The top-level permissions mapping specifies one or more permission levels to apply to all resources defined in the bundle. If you want to apply permissions to a specific resource, see Define permissions for a specific resource.

Allowed top-level permission levels are CAN_VIEW, CAN_MANAGE, and CAN_RUN.

The following example in a bundle configuration file defines permission levels for a user, group, and service principal, which are applied to all jobs, pipelines, experiments, and models defined in resources in the bundle:

permissions:
  - level: CAN_VIEW
    group_name: test-group
  - level: CAN_MANAGE
    user_name: someone@example.com
  - level: CAN_RUN
    service_principal_name: 123456-abcdef

artifacts

The top-level artifacts mapping specifies one or more artifacts that are automatically built during bundle deployments and can be used later in bundle runs. Each child artifact supports the following mappings:

  • type is required. To build a Python wheel file before deploying, this mapping must be set to whl.
  • path is an optional, relative path from the location of the bundle configuration file to the location of the Python wheel file’s setup.py file. If path is not included, the Databricks CLI will attempt to find the Python wheel file’s setup.py file in the bundle’s root.
  • files is an optional mapping that includes a child source mapping, which you can use to specify non-default locations to include for complex build instructions. Locations are specified as relative paths from the location of the bundle configuration file.
  • build is an optional set of non-default build commands that you want to run locally before deployment. For Python wheel builds, the Databricks CLI assumes that it can find a local install of the Python wheel package to run builds, and it runs the command python setup.py bdist_wheel by default during each bundle deployment. To specify multiple build commands, separate each command with double-ampersand (&&) characters.

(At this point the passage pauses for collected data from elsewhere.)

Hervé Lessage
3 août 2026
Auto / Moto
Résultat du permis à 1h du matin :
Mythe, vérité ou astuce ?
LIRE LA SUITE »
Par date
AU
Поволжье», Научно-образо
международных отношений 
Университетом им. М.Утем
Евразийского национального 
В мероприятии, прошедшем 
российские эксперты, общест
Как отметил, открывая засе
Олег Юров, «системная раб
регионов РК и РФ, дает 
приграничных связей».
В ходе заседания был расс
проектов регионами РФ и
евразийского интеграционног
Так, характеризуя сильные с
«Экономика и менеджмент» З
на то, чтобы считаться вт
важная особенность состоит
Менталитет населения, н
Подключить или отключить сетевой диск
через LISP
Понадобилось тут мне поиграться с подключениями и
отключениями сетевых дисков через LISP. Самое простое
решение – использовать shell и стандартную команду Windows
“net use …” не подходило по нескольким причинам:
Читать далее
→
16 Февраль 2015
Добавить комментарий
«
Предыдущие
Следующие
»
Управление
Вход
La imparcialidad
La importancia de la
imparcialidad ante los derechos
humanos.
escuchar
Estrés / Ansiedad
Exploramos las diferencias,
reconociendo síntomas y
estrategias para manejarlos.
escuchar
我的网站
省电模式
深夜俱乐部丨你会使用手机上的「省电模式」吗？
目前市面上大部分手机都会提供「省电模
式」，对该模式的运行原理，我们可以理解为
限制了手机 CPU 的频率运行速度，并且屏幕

For more information, including a sample bundle that uses artifacts, see Develop a Python wheel file using Databricks Asset Bundles.

Tip

You can define, combine, and override the settings for artifacts in bundles by using the techniques described in Define artifact settings dynamically in Databricks Asset Bundles.

include

The include array specifies a list of path globs that contain configuration files to include within the bundle. These path globs are relative to the location of the bundle configuration file in which the path globs are specified.

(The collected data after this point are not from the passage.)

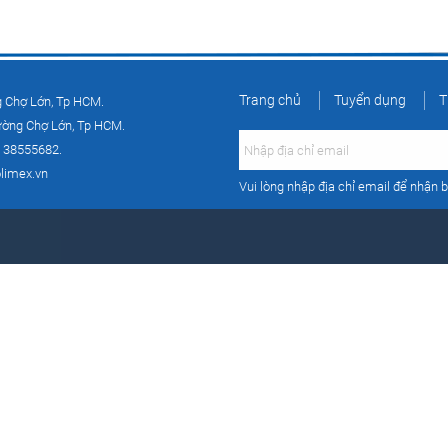
Trang chủ
Tuyển dụng
T
g Chợ Lớn, Tp HCM.
ường Chợ Lớn, Tp HCM.
) 38555682.
limex.vn
Vui lòng nhập địa chỉ email để nhận b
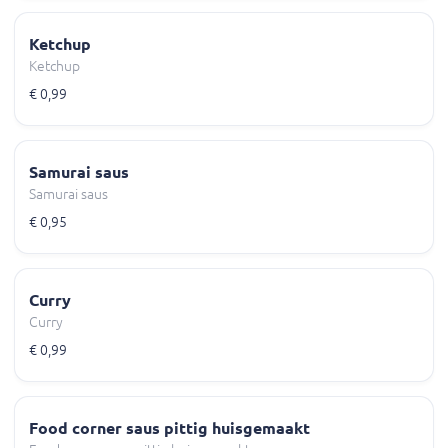
Ketchup
Ketchup
€ 0,99
Samurai saus
Samurai saus
€ 0,95
Curry
Curry
€ 0,99
Food corner saus pittig huisgemaakt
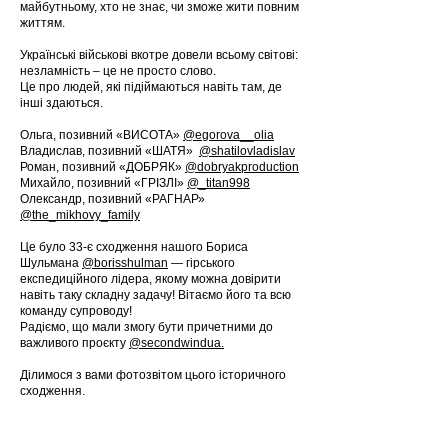
майбутньому, хто не знає, чи зможе жити повним
життям.
Українські військові вкотре довели всьому світові:
незламність – це не просто слово.
Це про людей, які підіймаються навіть там, де
інші здаються.
Ольга, позивний «ВИСОТА»
@egorova__olia
Владислав, позивний «ШАТЯ»
@shatilovladislav
Роман, позивний «ДОБРЯК»
@dobryakproduction
Михайло, позивний «ГРІЗЛІ»
@_titan998
Олександр, позивний «РАГНАР»
@the_mikhovy_family
Це було 33-є сходження нашого Бориса
Шульмана
@borisshulman
— гірського
експедиційного лідера, якому можна довірити
навіть таку складну задачу! Вітаємо його та всю
команду супроводу!
Радіємо, що мали змогу бути причетними до
важливого проєкту
@secondwindua.
Ділимося з вами фотозвітом цього історичного
сходження.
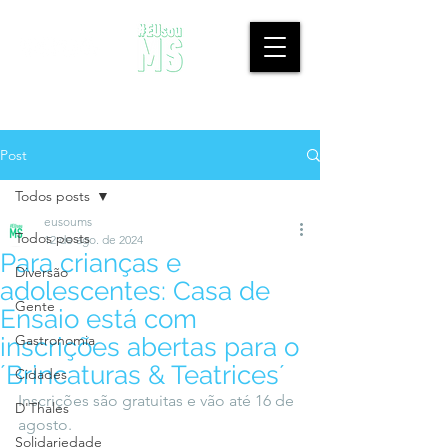
Post
Todos posts
eusoums
Todos posts
12 de ago. de 2024
Para crianças e
Diversão
adolescentes: Casa de
Gente
Ensaio está com
Gastronomia
inscrições abertas para o
´Brincaturas & Teatrices´
Cidades
Inscrições são gratuitas e vão até 16 de 
D'Thales
agosto.
Solidariedade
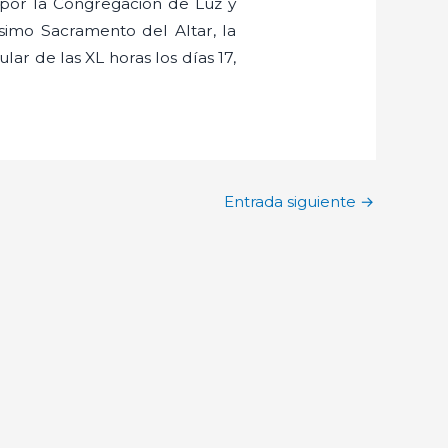
 por la Congregación de Luz y
tísimo Sacramento del Altar, la
lar de las XL horas los días 17,
Entrada siguiente
→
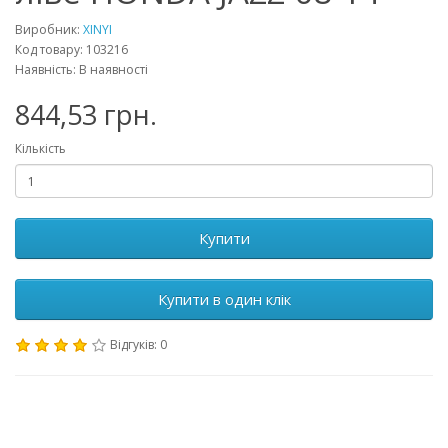
Виробник:
XINYI
Код товару: 103216
Наявність: В наявності
844,53 грн.
Кількість
Купити
Купити в один клік
Відгуків: 0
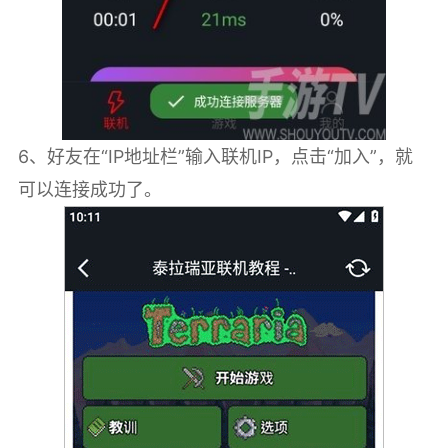
6、好友在“IP地址栏”输入联机IP，点击“加入”，就
可以连接成功了。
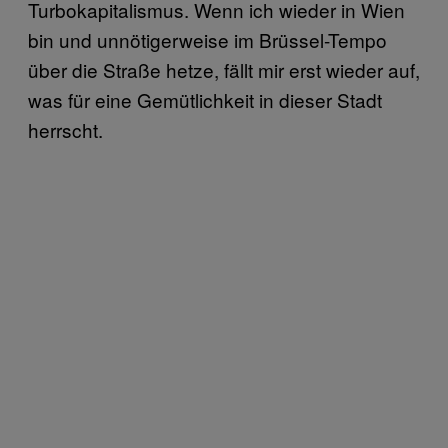
Turbokapitalismus. Wenn ich wieder in Wien
bin und unnötigerweise im Brüssel-Tempo
über die Straße hetze, fällt mir erst wieder auf,
was für eine Gemütlichkeit in dieser Stadt
herrscht.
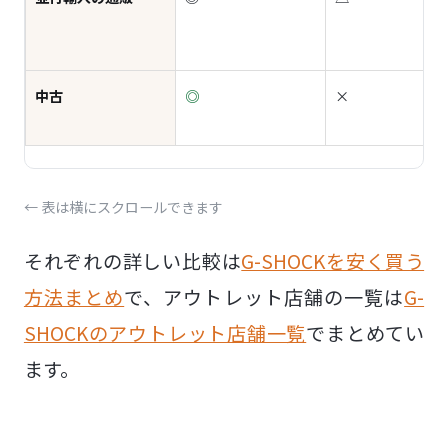
中古
◎
×
← 表は横にスクロールできます
それぞれの詳しい比較は
G-SHOCKを安く買う
方法まとめ
で、アウトレット店舗の一覧は
G-
SHOCKのアウトレット店舗一覧
でまとめてい
ます。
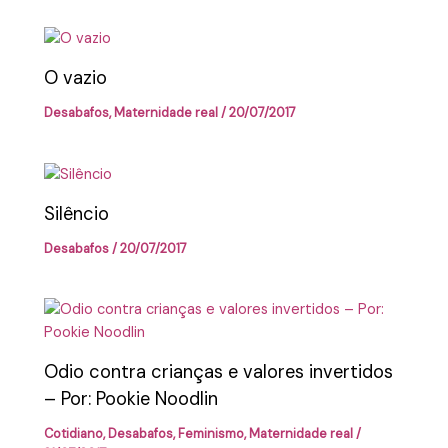
O vazio
Desabafos
,
Maternidade real
/
20/07/2017
Silêncio
Desabafos
/
20/07/2017
Odio contra crianças e valores invertidos
– Por: Pookie Noodlin
Cotidiano
,
Desabafos
,
Feminismo
,
Maternidade real
/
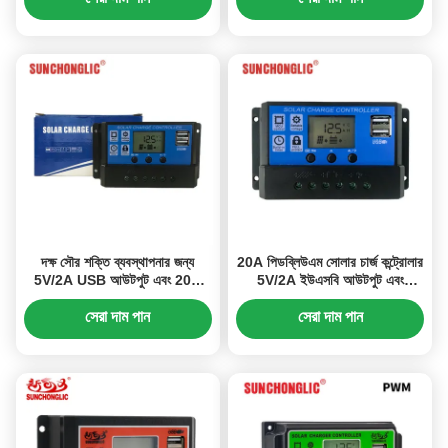
দক্ষ সৌর শক্তি ব্যবস্থাপনার জন্য
20A পিডব্লিউএম সোলার চার্জ কন্ট্রোলার
5V/2A USB আউটপুট এবং 20A
5V/2A ইউএসবি আউটপুট এবং
রেটেড কারেন্ট সহ 12V/24V PWM
12V/24V সিস্টেমের জন্য পাওয়ার-কাট
সোলার চার্জ কন্ট্রোলার
মেমরি ফাংশন সহ
সেরা দাম পান
সেরা দাম পান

The Databricks CLI does not include any configuration files by default within the bundle. You must use the include array to specify any and all configuration files to include within the bundle, other than the databricks.yml file itself.

This include array can appear only as a top-level mapping.

The following example configuration includes three configuration files. These files are in the same folder as the bundle configuration file:

include:
  - "bundle.artifacts.yml"
  - "bundle.resources.yml"
  - "bundle.targets.yml"

The following example configuration includes all files with filenames that begin with bundle and end with .yml. These files are in the same folder as the bundle configuration file:

include:
  - "bundle*.yml"

resources

The resources mapping specifies information about the Azure Databricks resources used by the bundle.

This resources mapping can appear as a top-level mapping, or it can be a child of one or more of the targets in the top-level targets mapping, and includes zero or one of the supported resource types. Each resource type mapping includes one or more individual resource declarations, which must each have a unique name. These individual resource declarations use the corresponding object’s create operation’s request payload, expressed in YAML, to define the resource. Supported properties for a resource are the corresponding object’s supported fields.

Create operation request payloads are documented in the Databricks REST API Reference, and the databricks bundle schema command outputs all supported object schemas. In addition, the databricks bundle validate command returns warnings if unknown resource properties are found in bundle configuration files.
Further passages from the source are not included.